The line south of Senftenberg
|Locale||Saxony and Brandenburg, Germany|
|Line length||79.7 km (49.5 mi)|
|Number of tracks||2 (Ruhland–Cottbus)|
|Track gauge||1,435 mm (4 ft 8 1⁄2 in) standard gauge|
|Electrification||15 kV/16.7 Hz AC
The Großenhain–Cottbus railway is an electrified main railway in the German states of Saxony and Brandenburg. It is double track between Cottbus and Ruhland and elsewhere single-track. It runs from Großenhain via Ruhland and Senftenberg to Cottbus.
The Großenhain–Cottbus line was opened on 20 April 1870. With the subsequent opening of the Berlin–Dresden railway, Großenhain had two railway stations. The existing station on the line to Cottbus was renamed Großenhain Cottbuser Bahnhof and the new station was named Großenhain Berliner Bahnhof.

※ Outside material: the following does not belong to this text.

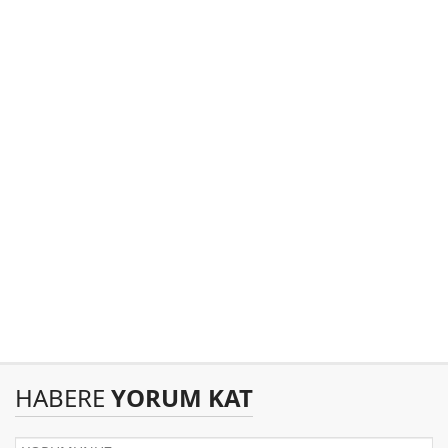
HABERE
YORUM KAT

The end of the runway of the Großenhain military airfield used to be shortly east of Großenhain station towards Lampertswalde. Therefore, in the period between the electrification of the line in 1992 and the withdrawal of the Soviet/Russian armed forces in the autumn of 1993, a 660 metre long section was not electrified (route km 3.76 to 4.42). Electric locomotives coasted on this section of track with pantographs lowered. In addition, at the beginning of this section of the line from either direction progress was controlled from a signal, operated not by the railway dispatcher, but from the airfield. Thus, trains could be brought to a stop for the takeoff or landing of an aircraft without an earlier warning of a stop, leading to trains stopping in the catenary-free section and requiring them to be towed by a diesel locomotive based in the station.